Effect of Varying the TD-lc-DFTB Range-Separation Parameter on Charge and Energy Transfer in a Model Pentacene/Buckminsterfullerene Heterojunction

TL;DR

This study investigates how varying the range-separation parameter in TD-lc-DFTB affects charge and energy transfer times in a pentacene/buckminsterfullerene heterojunction, revealing optimal parameters for realistic transfer times.

Contribution

It provides a systematic analysis of the impact of the range-separation parameter on charge and energy transfer rates in a model organic solar cell heterojunction using TD-lc-DFTB.

Findings

Default Rlc value is too small for observed transfer.

Optimal Rlc ~ 15 a0 matches typical transfer times.
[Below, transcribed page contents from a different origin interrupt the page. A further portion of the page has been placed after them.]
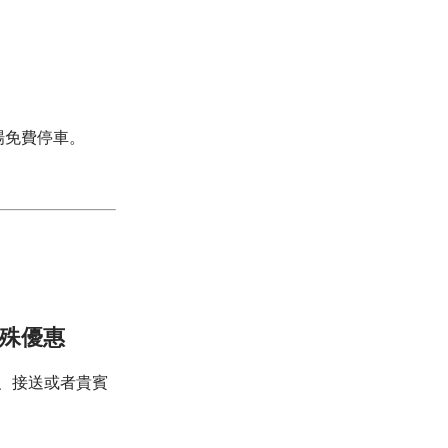
場免費停車。
特殊優惠
車、接送或者貴賓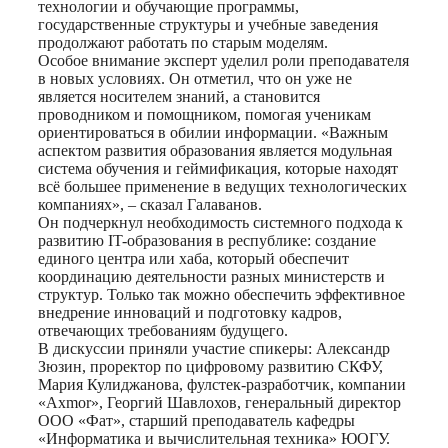
технологии и обучающие программы,
государственные структуры и учебные заведения
продолжают работать по старым моделям.
Особое внимание эксперт уделил роли преподавателя
в новых условиях. Он отметил, что он уже не
является носителем знаний, а становится
проводником и помощником, помогая ученикам
ориентироваться в обилии информации. «Важным
аспектом развития образования является модульная
система обучения и геймификация, которые находят
всё большее применение в ведущих технологических
компаниях», – сказал Галаванов.
Он подчеркнул необходимость системного подхода к
развитию IT-образования в республике: создание
единого центра или хаба, который обеспечит
координацию деятельности разных министерств и
структур. Только так можно обеспечить эффективное
внедрение инноваций и подготовку кадров,
отвечающих требованиям будущего.
В дискуссии приняли участие спикеры: Александр
Зюзин, проректор по цифровому развитию СКФУ,
Мария Кулиджанова, фулстек-разработчик, компании
«Axmor», Георгий Шавлохов, генеральный директор
ООО «Фат», старший преподаватель кафедры
«Информатика и вычислительная техника» ЮОГУ.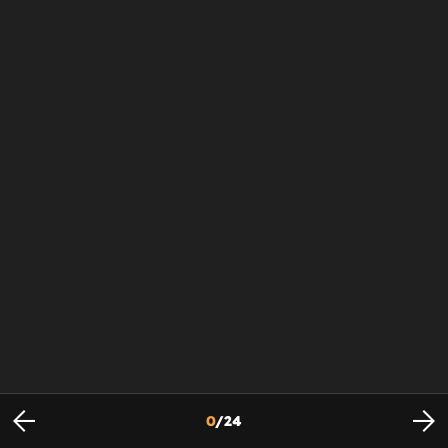
0
/
24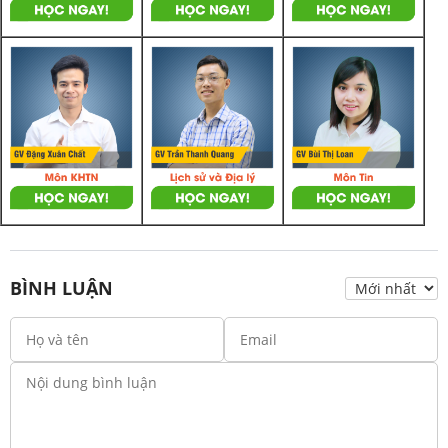
BÌNH LUẬN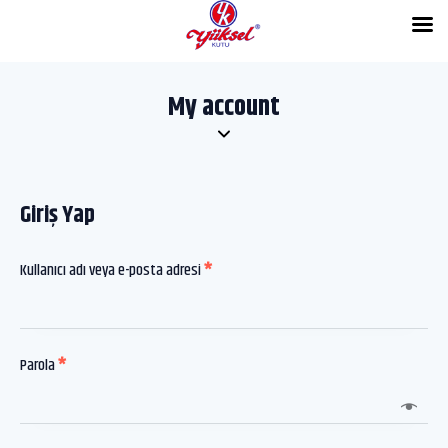
My account
Giriş Yap
Kullanıcı adı veya e-posta adresi
*
Parola
*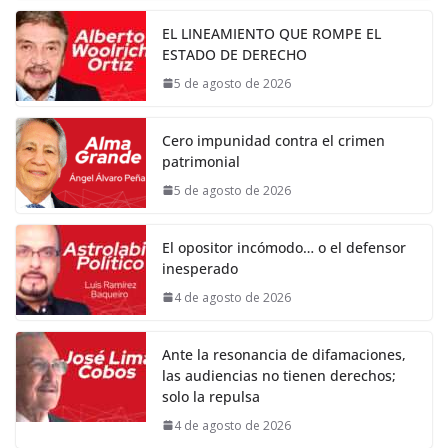
EL LINEAMIENTO QUE ROMPE EL
ESTADO DE DERECHO
5 de agosto de 2026
Cero impunidad contra el crimen
patrimonial
5 de agosto de 2026
El opositor incómodo… o el defensor
inesperado
4 de agosto de 2026
Ante la resonancia de difamaciones,
las audiencias no tienen derechos;
solo la repulsa
4 de agosto de 2026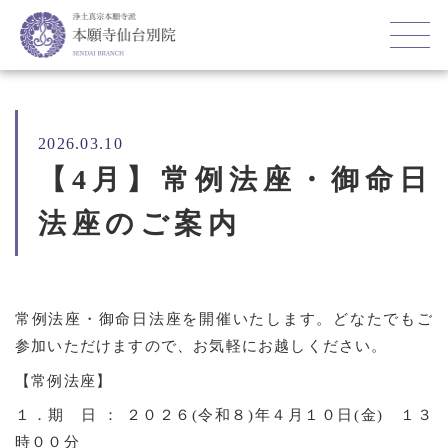
2026.03.10
【4月】常例法座・御命日
法座のご案内
常例法座・御命日法座を開催いたします。どなたでもご
参加いただけますので、お気軽にお越しください。
【常例法座】
１．期 日 ： ２０２６(令和８)年４月１０日(金) １３
時００分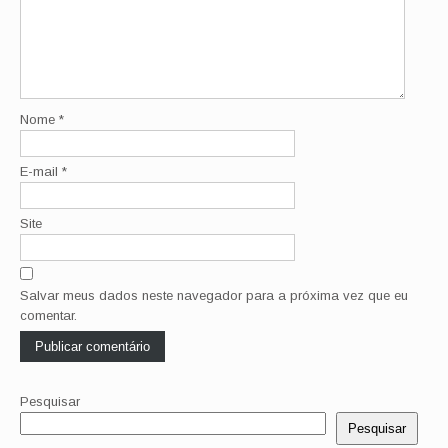
Nome
*
E-mail
*
Site
Salvar meus dados neste navegador para a próxima vez que eu
comentar.
Pesquisar
Pesquisar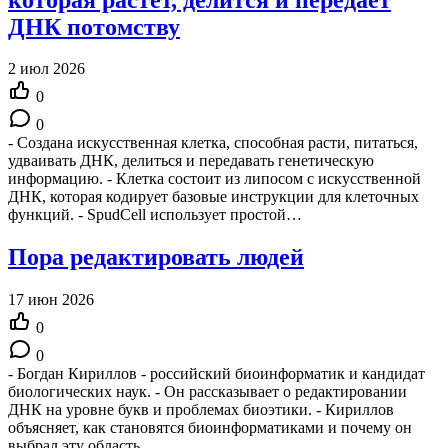
ДНК потомству
2 июл 2026
0
0
- Создана искусственная клетка, способная расти, питаться,
удваивать ДНК, делиться и передавать генетическую
информацию. - Клетка состоит из липосом с искусственной
ДНК, которая кодирует базовые инструкции для клеточных
функций. - SpudCell использует простой…
Пора редактировать людей
17 июн 2026
0
0
- Богдан Кириллов - российский биоинформатик и кандидат
биологических наук. - Он рассказывает о редактировании
ДНК на уровне букв и проблемах биоэтики. - Кириллов
объясняет, как становятся биоинформатиками и почему он
выбрал эту область…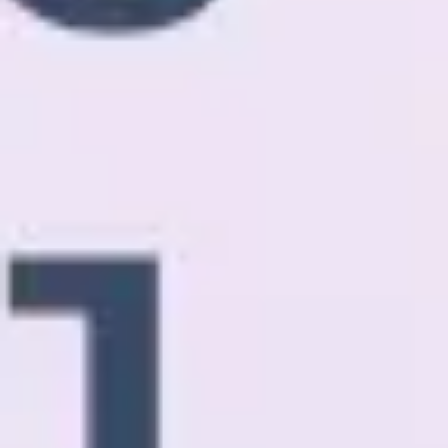
Agile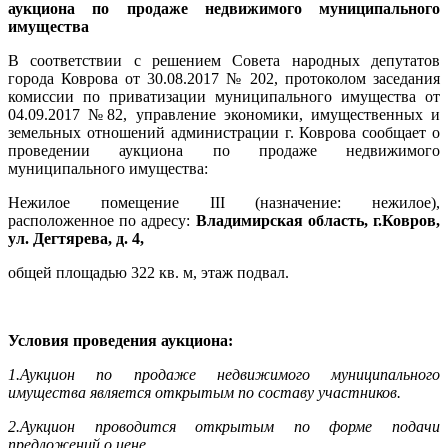
аукциона по продаже недвижимого муниципального
имущества
В соответствии с решением Совета народных депутатов
города Коврова от 30.08.2017 № 202, протоколом заседания
комиссии по приватизации муниципального имущества от
04.09.2017 №82, управление экономики, имущественных и
земельных отношений администрации г. Коврова сообщает о
проведении аукциона по продаже недвижимого
муниципального имущества:
Нежилое помещение III (назначение: нежилое),
расположенное по адресу:
Владимирская область, г.Ковров,
ул. Дегтярева, д. 4,
общей площадью 322 кв. м, этаж подвал.
Условия проведения аукциона:
1.Аукцион по продаже недвижимого муниципального
имущества является открытым по составу участников.
2.Аукцион проводится открытым по форме подачи
предложений о цене.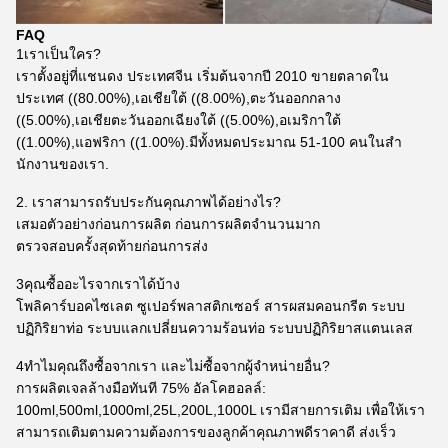
FAQ
1เราเป็นใคร?
เราตั้งอยู่ที่แชนดง ประเทศจีน เริ่มต้นจากปี 2010 ขายตลาดใน
ประเทศ ((80.00%),เอเชียใต้ ((8.00%),ตะวันออกกลาง
((5.00%),เอเชียตะวันออกเฉียงใต้ ((5.00%),อเมริกาใต้
((1.00%),แอฟริกา ((1.00%).มีทั้งหมดประมาณ 51-100 คนในสํา
นักงานของเรา.
2. เราสามารถรับประกันคุณภาพได้อย่างไร?
เสมอตัวอย่างก่อนการผลิต ก่อนการผลิตจํานวนมาก
ตรวจสอบครั้งสุดท้ายก่อนการส่ง
3คุณซื้ออะไรจากเราได้บ้าง
โพลิคาร์บอคไซเลต ซูเปอร์พลาสติกเซอร์ สารผสมคอนกรีต ระบบ
ปฏิกิริยาท่อ ระบบแลกเปลี่ยนความร้อนท่อ ระบบปฏิกิริยาสแตนเลส
4ทําไมคุณถึงซื้อจากเรา และไม่ซื้อจากผู้จําหน่ายอื่น?
การผลิตเจลล้างมือทันที 75% อัลโคฮอลล์:
100ml,500ml,1000ml,25L,200L,1000L เรามีสายการเติม เพื่อให้เรา
สามารถเติมตามความต้องการของลูกค้าคุณภาพดีราคาดี ส่งเร็ว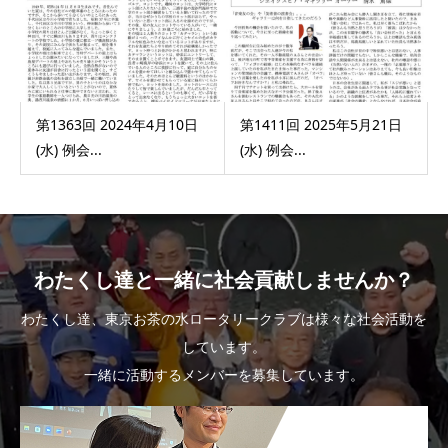
第1363回 2024年4月10日
第1411回 2025年5月21日
(水) 例会...
(水) 例会...
わたくし達と一緒に社会貢献しませんか？
わたくし達、東京お茶の水ロータリークラブは様々な社会活動を
しています。
一緒に活動するメンバーを募集しています。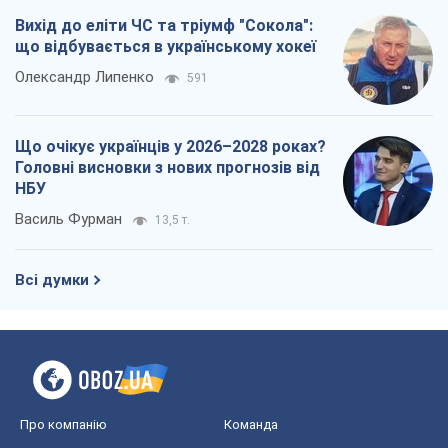
Василь Фурман
13,5 т.
Всі думки
Про компанію
Команда
Правова інформація
Політика конфіденційності
Реклама на сайті
Документи
Редакційна політика
Журналісти OBOZ.UA на місці
подій
OBOZ.UA
Політика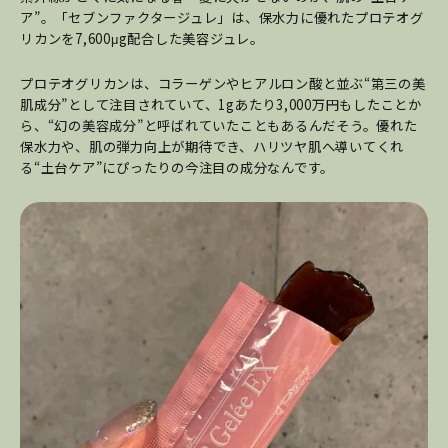
ア”。「セブンファクタージュレ」は、保水力に優れたプロテオグ
リカンを7,600μg配合した美容ジュレ。
プロテオグリカンは、コラーゲンやヒアルロン酸と並ぶ“第三の美
肌成分”として注目されていて、1gあたり3,000万円もしたことか
ら、“幻の美容成分”と呼ばれていたこともあるんだそう。優れた
保水力や、肌の弾力向上が期待でき、ハリツヤ肌へ導いてくれ
る“土台ケア”にぴったりの今注目の成分なんです。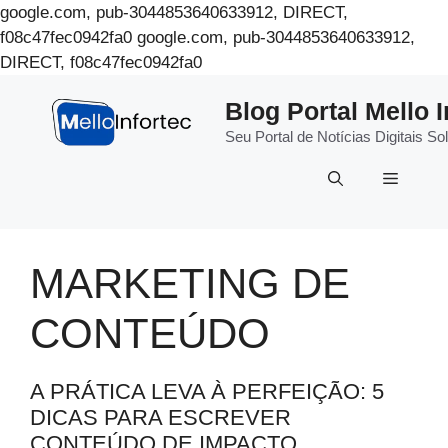
google.com, pub-3044853640633912, DIRECT,
f08c47fec0942fa0
google.com, pub-3044853640633912,
Pular
DIRECT, f08c47fec0942fa0
para
Blog Portal Mello I
o
conteúdo
Seu Portal de Notícias Digitais 
Menu
MARKETING DE
CONTEÚDO
A PRÁTICA LEVA À PERFEIÇÃO: 5
DICAS PARA ESCREVER
CONTEÚDO DE IMPACTO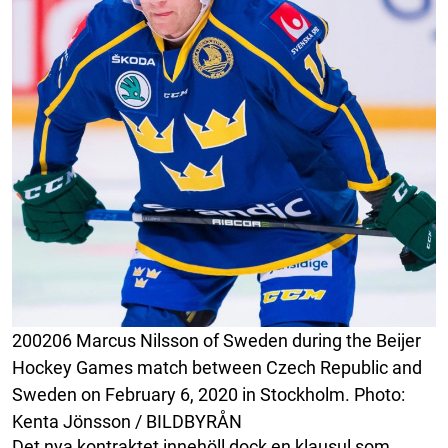
200206 Marcus Nilsson of Sweden during the Beijer
Hockey Games match between Czech Republic and
Sweden on February 6, 2020 in Stockholm. Photo:
Kenta Jönsson / BILDBYRÅN
Det nya kontraktet innehöll dock en klausul som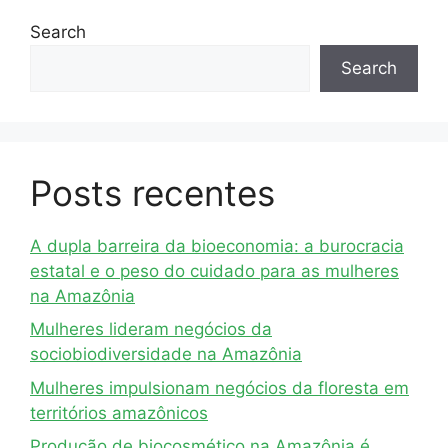
Search
Search
Posts recentes
A dupla barreira da bioeconomia: a burocracia
estatal e o peso do cuidado para as mulheres
na Amazônia
Mulheres lideram negócios da
sociobiodiversidade na Amazônia
Mulheres impulsionam negócios da floresta em
territórios amazônicos
Produção de biocosmético na Amazônia é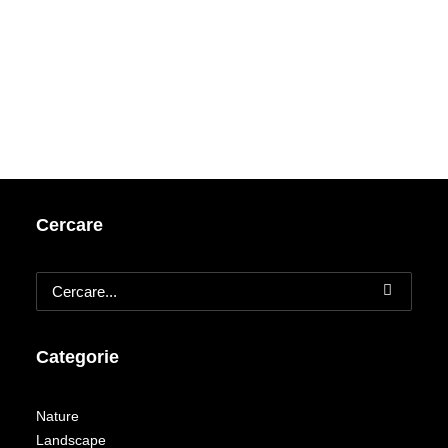
Cercare
Categorie
Nature
Landscape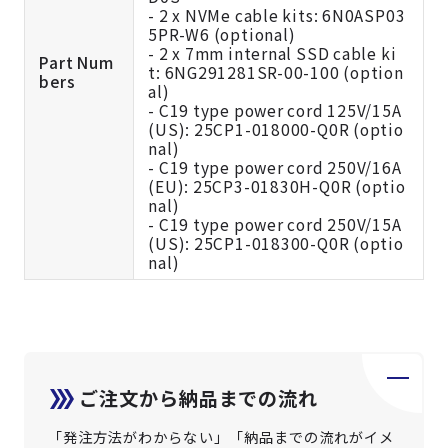
- 2 x NVMe cable kits: 6N0ASP03
5PR-W6 (optional)
- 2 x 7mm internal SSD cable ki
Part Num
t: 6NG291281SR-00-100 (option
bers
al)
- C19 type power cord 125V/15A
(US): 25CP1-018000-Q0R (optio
nal)
- C19 type power cord 250V/16A
(EU): 25CP3-01830H-Q0R (optio
nal)
- C19 type power cord 250V/15A
(US): 25CP1-018300-Q0R (optio
nal)
ご注文から納品までの流れ
「発注方法がわからない」「納品までの流れがイメ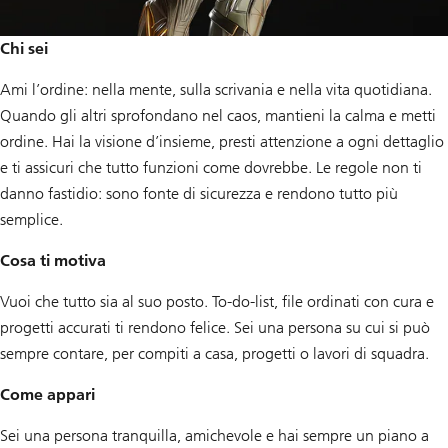
Chi sei
Ami l’ordine: nella mente, sulla scrivania e nella vita quotidiana.
Quando gli altri sprofondano nel caos, mantieni la calma e metti
ordine. Hai la visione d’insieme, presti attenzione a ogni dettaglio
e ti assicuri che tutto funzioni come dovrebbe. Le regole non ti
danno fastidio: sono fonte di sicurezza e rendono tutto più
semplice.
Cosa ti motiva
Vuoi che tutto sia al suo posto. To-do-list, file ordinati con cura e
progetti accurati ti rendono felice. Sei una persona su cui si può
sempre contare, per compiti a casa, progetti o lavori di squadra.
Come appari
Sei una persona tranquilla, amichevole e hai sempre un piano a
Higher Rlc increases transfer times up to ~300 fs.

Abstract

Density-functional tight binding (DFTB) has become a popular form of approximate density-functional theory (DFT) based upon a minimal valence basis set and neglect of all but two center integrals. We report the results of our tests of a recent long-range correction (lc) for time-dependent (TD) lc-DFTB by carrying out TD-lc-DFTB fewest switches surface hopping (FSSH) calculations of energy and charge transfer times using the relatively new DFTBaby program. An advantage of this method is the ability to run enough trajectories to get meaningful ensemble averages. Our interest in the present work is less in determining exact energy and charge transfer rates than in understanding how the results of these calculations vary with the value of the range-separation parameter (Rlc = 1/{\mu}) for a model organic solar cell heterojunction consisting of a van der Waals complex P/F made up of single pentacene (P) molecule together with a single buckminsterfullerene (F) molecule. The default value of Rlc = 3.03 a0 is found to be much too small as neither energy nor charge transfer is observed until Rlc ~ 10 a0. Tests at a single geometry show that best agreement with high-quality ab-initio spectra is obtained in the limit of no lc (i.e., very large Rlc.) A plot of energy and charge transfer rates as a function of Rlc is provided which suggests that a value of Rlc ~ 15 a0 yields the typical literature charge transfer time of about 100 fs. However, energy and charge transfer times become as high as ~ 300 fs for Rlc ~ 25 a0. A closer examination of the charge transfer process P*/F to P+/F- shows that the initial electron transfer is accompanied by a partial delocalization of the P hole onto F which then relocalizes back onto P, consistent with a polaron-like picture in which the nuclei relax to stabilize the resultant redistribution of charges.